Symphonies Nos. 2,5 BUY ON AMAZON

L. v. Beethoven / F. Liszt
Symphonies Nos. 2 & 5 (Transcriptions)

Konstantin Scherbakov, piano
Naxos 8.550457




Beethoven - Symphony No. 2 in D major, S464/R128
Beethoven - Symphony No. 5 in C minor, S464/R128


"After studying the Beethoven and Liszt manuscripts, Scherbakov gave a series of live performances before committing his thoughts to disc. At the start of Symphony 2, classical restraint suddenly gives way to dazzling turns of phrase; the music takes on a romantic ardour, effervescence hardly dampened by Beethoven's famous 'pregnant pauses'. The Larghetto is finely poised - singing phrases all beautifully weighted, each stand poignant - whilst the scherzo shows the performer's adeptness in sforzandi, ' pizzicati', the shaping and dynamic grading of melodic lines.
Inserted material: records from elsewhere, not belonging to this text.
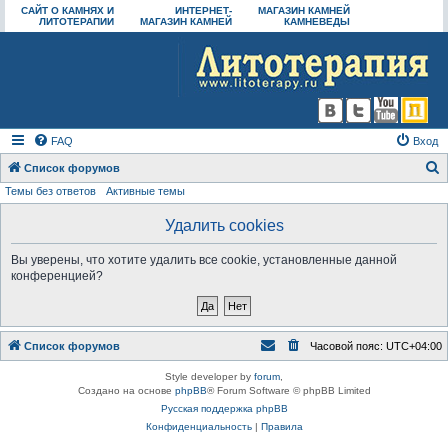
САЙТ О КАМНЯХ И
ИНТЕРНЕТ-
МАГАЗИН КАМНЕЙ
ЛИТОТЕРАПИИ
МАГАЗИН КАМНЕЙ
КАМНЕВЕДЫ
FAQ
Вход
Список форумов
Темы без ответов
Активные темы
о
и
Удалить cookies
с
Вы уверены, что хотите удалить все cookie, установленные данной
к
конференцией?
Список форумов
Часовой пояс:
UTC+04:00
Style developer by
forum
,
Создано на основе
phpBB
® Forum Software © phpBB Limited
Русская поддержка phpBB
Конфиденциальность
|
Правила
Flexible wrist control, fingers in close contact with the keys pay dividends during the finale's intricacies. Symphony 5's wider canvas of emotions, and new harmonic blendings after the held-breath anticipation at the start, is notable for its compactness, and the way that high tensions are made to counterbalance the proud declamations of the following movement. Scherbakov's control of pulse and filagree ornamentations make this the focal point of the interpretation. Thereafter, his stately rendering of the march that starts the scherzo, both hands declaiming the surging celli/basses in the trio, the descent into the abyss and upsurge of victorious rejoicing leads us to the magnificent close. Andrew Walton and Eleanor Thomason, working at St Martin's Church East Woodhay, Hampshire, supply the finishing sonic touches." Bill Newman, Hi-Fi News


Konstantin Scherbakov is a lifelong Beethovenian, and he brings all the needed qualities. His range of colour is huge, and his broad tempi allow him to suggest the spaciousness which is the essence of the exercise. His account of the Second symphony is riveting, and he makes impressive sense the much more daunting Fifth." Michael Church, Classic CD


"Any fan of good piano music, virtuosic piano music, and Beethoven's piano music, should find this recording revelatory. Truly, an understanding of Beethoven's symphonies is more likely when they are heard on a different medium. In this case, Liszt not only illuminates the subtleties and intricate voicing, but creates rousing piano works. It's difficult to find any reason not to buy this recording unless one already owns Katsaris's or would like to own all of Scherbakov's Beethoven-Liszt, in which case I recommend buying the box set. While I feel Katsaris's recordings are supreme, I must still endorse Scherbakov. He is a pianist of quality fiber who plays with panache and brings much-needed technical excellence and musical verve to Beethoven's (and Liszt's) works of art."